I have only one living grandfather and it’s her father, but she never calls him her anything; she
doesn’t even call him Dad or Papa. He lives in Montauk now, which is a twenty-minute drive from Seaville, but she never goes there to see him.
“
Jawohl!
” I said. “
Wie geht’s?
” spitting out what little German I knew. My mother was actually born in Germany, but she left before she could walk or talk, and never knew her father. He didn’t even look her up until she was a grown woman, never even tried to write her or write to anyone to find out if she and her mother were all right.
By the time he got around to caring about his daughter, it was too late. I think my mother hates him.
“One thing I can’t stand is a snob!” my mother said.
“Grandpa Trenker doesn’t seem like such a snob.” I’d met him only twice, once when I was little, and don’t remember; once when my mother took me to see him in Montauk. He lives in this huge house by the ocean. He seemed all right to me, one of these foreign types with the classical music going and a lot of talk about his gardens. I couldn’t wait to leave, though, because my mother was so uncomfortable around him. She just thought I ought to meet him, she said; he is your grandfather, she said, and he doesn’t have two heads or anything, so you’ll see for yourself.
“Grandpa Trenker doesn’t think his you-know-what smells,” my mother said. She couldn’t bring
herself to say the word “pee,” so she made the expression sound worse than it was.
“Well I’m not going to turn into Grandpa Trenker, so don’t worry,” I said.

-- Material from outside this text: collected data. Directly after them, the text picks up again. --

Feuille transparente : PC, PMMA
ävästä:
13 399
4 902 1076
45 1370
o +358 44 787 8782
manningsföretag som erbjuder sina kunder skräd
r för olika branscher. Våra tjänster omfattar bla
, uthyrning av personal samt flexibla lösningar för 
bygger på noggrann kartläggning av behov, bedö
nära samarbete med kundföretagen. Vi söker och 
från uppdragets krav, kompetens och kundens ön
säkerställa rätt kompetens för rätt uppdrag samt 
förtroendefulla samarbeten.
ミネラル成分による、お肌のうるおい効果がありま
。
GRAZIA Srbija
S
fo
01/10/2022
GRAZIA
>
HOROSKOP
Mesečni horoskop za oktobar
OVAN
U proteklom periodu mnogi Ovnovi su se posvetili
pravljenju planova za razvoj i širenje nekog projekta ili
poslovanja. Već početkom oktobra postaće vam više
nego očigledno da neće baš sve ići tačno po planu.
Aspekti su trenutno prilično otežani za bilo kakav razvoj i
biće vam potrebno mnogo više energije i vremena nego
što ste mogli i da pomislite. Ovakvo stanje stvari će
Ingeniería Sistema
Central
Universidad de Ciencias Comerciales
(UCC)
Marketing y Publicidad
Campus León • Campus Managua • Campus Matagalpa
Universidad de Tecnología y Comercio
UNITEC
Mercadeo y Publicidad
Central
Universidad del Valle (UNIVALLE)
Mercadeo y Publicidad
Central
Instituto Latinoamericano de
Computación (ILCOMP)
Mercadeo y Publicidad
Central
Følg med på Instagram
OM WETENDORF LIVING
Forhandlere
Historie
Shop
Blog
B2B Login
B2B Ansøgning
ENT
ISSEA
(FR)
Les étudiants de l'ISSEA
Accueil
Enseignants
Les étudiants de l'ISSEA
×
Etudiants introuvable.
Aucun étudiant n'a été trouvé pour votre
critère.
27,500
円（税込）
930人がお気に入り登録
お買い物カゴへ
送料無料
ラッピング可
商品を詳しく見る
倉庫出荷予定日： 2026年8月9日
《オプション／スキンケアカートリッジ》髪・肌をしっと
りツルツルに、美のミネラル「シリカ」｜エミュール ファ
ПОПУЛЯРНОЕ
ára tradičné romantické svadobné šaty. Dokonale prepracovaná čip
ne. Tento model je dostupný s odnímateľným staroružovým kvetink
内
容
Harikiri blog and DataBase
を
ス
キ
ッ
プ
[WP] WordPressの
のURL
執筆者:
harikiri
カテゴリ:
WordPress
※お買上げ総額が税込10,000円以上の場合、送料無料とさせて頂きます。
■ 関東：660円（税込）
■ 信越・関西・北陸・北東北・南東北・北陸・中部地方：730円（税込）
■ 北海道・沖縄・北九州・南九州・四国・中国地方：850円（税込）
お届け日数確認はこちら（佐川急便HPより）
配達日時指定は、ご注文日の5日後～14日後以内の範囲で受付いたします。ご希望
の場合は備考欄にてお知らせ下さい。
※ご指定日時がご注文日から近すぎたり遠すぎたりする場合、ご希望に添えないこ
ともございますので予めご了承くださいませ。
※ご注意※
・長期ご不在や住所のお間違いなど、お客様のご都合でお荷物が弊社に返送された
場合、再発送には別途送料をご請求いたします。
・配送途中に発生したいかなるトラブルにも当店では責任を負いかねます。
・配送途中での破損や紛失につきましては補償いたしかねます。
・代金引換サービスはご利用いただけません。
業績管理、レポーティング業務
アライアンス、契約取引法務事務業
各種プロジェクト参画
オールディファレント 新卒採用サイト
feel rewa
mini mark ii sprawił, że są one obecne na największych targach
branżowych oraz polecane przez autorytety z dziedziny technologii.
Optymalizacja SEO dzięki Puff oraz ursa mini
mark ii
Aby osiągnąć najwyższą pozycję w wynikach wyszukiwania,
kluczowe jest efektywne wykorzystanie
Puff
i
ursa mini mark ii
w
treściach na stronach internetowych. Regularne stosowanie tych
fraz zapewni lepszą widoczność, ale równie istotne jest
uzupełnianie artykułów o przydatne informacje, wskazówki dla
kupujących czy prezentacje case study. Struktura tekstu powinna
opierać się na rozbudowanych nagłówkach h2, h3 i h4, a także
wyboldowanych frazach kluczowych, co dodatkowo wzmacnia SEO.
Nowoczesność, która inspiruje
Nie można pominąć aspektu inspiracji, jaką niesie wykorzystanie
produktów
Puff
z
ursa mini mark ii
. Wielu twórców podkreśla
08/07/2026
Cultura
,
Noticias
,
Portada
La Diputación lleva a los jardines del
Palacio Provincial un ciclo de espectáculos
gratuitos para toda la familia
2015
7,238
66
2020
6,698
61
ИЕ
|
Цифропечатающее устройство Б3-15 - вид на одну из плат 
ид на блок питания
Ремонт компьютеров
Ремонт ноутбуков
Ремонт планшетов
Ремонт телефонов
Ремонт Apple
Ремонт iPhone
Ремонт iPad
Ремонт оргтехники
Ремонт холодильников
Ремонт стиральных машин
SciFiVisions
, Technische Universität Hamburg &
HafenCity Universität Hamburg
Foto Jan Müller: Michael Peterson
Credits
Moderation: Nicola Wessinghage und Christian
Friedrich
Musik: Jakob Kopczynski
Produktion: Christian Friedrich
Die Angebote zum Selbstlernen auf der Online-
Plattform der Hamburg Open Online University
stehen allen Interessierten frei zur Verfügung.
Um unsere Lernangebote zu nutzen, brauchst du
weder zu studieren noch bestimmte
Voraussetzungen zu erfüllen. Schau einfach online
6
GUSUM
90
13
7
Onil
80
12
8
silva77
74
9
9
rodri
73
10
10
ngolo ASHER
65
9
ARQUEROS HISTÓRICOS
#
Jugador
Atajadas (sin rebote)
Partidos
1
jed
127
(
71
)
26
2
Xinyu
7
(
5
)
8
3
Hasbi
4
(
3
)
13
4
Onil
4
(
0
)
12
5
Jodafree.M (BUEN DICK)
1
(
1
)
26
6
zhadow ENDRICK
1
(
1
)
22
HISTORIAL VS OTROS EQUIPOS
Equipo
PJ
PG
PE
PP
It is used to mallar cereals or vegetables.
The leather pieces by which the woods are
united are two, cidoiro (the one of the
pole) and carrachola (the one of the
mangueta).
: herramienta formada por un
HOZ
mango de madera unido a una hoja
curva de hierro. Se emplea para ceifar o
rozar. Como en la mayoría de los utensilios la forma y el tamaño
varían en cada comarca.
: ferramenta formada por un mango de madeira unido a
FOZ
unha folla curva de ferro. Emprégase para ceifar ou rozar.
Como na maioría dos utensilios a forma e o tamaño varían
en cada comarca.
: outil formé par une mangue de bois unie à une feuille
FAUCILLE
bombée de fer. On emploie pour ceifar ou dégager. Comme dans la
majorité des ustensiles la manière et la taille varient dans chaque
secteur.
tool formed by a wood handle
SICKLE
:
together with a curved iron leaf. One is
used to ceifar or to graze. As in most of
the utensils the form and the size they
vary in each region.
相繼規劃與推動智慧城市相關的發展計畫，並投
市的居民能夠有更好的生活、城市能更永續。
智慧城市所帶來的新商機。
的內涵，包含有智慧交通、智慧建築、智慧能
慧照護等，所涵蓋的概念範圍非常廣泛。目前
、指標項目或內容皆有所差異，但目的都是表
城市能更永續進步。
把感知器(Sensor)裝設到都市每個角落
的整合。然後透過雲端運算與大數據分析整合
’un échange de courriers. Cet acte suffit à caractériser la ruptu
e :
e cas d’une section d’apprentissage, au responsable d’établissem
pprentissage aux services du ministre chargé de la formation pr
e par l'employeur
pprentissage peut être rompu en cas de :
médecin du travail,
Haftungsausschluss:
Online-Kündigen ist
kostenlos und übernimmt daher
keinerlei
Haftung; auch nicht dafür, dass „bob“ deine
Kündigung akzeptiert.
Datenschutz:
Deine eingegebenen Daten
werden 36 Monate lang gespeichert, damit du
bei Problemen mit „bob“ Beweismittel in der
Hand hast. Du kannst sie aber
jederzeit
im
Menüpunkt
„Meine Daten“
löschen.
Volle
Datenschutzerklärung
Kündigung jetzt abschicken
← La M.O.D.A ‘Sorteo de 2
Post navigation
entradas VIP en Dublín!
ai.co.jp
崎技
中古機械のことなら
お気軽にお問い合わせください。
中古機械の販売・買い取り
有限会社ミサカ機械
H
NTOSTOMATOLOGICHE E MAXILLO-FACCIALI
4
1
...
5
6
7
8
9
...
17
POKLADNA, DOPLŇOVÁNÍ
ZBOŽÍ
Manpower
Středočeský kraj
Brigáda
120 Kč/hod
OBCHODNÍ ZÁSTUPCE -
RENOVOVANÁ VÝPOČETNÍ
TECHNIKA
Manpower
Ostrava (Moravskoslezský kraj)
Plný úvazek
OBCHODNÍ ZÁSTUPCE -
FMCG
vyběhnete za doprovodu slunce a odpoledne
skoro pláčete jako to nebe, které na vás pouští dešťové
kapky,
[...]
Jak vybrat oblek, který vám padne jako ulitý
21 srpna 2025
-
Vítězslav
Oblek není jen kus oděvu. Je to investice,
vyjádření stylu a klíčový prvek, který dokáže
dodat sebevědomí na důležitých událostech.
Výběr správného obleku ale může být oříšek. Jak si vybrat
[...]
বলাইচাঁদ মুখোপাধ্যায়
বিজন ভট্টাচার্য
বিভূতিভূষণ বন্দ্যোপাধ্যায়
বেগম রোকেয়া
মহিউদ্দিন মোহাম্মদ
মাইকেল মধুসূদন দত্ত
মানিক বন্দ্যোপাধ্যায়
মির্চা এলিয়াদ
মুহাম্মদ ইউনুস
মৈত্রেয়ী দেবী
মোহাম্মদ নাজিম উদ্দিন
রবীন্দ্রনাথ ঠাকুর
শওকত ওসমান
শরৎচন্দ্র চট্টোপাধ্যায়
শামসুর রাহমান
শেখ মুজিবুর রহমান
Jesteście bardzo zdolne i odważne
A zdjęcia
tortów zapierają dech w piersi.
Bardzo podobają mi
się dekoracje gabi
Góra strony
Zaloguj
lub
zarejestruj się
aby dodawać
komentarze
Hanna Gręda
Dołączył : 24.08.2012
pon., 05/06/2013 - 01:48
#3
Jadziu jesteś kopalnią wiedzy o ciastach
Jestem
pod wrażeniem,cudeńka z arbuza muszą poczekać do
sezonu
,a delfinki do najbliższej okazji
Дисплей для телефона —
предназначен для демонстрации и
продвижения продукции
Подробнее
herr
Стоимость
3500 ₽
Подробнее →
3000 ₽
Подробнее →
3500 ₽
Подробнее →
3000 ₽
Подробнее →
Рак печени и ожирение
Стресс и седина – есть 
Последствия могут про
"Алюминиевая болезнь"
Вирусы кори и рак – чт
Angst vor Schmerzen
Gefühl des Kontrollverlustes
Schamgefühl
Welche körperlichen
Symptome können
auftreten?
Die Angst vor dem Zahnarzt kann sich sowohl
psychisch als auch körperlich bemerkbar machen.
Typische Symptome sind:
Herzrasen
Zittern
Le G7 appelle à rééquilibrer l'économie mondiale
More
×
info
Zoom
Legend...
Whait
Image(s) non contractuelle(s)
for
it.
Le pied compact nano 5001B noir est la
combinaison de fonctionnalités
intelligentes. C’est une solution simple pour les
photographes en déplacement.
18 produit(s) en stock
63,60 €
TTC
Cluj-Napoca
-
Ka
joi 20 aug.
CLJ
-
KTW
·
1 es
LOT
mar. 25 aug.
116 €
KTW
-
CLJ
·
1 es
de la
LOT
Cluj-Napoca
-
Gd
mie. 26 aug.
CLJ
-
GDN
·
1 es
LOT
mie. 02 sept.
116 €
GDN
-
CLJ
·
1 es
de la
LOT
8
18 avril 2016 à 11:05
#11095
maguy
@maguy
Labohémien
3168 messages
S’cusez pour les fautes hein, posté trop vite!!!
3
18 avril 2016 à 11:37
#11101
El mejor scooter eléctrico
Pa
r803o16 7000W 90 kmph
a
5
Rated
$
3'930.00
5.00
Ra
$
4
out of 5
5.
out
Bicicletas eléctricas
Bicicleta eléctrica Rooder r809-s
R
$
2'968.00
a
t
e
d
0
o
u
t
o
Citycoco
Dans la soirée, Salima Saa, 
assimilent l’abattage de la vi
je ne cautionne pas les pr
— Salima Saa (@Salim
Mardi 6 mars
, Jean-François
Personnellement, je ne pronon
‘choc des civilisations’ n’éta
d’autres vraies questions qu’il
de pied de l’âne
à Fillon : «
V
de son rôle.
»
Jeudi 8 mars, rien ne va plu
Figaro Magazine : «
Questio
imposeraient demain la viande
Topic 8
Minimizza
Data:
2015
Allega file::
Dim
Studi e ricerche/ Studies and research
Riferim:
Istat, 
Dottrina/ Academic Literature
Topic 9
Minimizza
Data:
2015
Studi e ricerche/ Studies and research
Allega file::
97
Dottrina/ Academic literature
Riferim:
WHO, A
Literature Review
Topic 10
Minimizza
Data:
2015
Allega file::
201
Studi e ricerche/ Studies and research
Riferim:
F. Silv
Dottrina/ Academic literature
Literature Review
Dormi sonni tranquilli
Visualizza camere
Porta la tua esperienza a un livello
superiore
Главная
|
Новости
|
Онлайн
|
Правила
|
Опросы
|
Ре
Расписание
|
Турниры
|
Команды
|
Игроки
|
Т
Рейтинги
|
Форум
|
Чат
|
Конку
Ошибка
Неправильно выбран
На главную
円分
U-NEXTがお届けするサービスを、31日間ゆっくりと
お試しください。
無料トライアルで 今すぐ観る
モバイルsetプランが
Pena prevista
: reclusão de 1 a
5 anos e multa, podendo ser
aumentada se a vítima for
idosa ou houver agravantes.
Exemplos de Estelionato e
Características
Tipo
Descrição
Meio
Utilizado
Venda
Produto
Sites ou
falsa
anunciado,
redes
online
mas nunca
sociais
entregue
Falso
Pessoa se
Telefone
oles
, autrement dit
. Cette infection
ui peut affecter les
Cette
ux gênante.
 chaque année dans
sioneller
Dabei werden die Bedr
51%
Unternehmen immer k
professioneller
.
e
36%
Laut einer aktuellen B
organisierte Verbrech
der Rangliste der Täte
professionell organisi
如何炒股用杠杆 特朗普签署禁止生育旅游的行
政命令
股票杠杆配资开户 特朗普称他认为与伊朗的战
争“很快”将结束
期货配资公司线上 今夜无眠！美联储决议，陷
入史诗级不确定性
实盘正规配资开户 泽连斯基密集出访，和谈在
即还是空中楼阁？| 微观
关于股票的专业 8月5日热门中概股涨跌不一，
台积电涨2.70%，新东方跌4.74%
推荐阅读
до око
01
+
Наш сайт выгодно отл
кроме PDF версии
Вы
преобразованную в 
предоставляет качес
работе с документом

“Streaker,” my mother said, “I know you’re awake. Get down from there and put on your pajamas.”
Streaker didn’t move.
“All in white,” my mother said, looking me over, smiling. “Streaker! Get down from there this minute and put on your pajamas!”
Streaker sat up and glared down at us. “I’m not going to sleep in those dumb, stupid old pajamas!” he blurted out.
“Little pitchers have big ears,” my mother said.
“I’m not!” Streaker said. “I’m not going to wear those dumb, stupid pajamas.”
“Good-bye, big shot,” I said to him. “Good-bye, Mom. I have to rush.”
“All in white,” my mom said. “You look like Prince Charming.”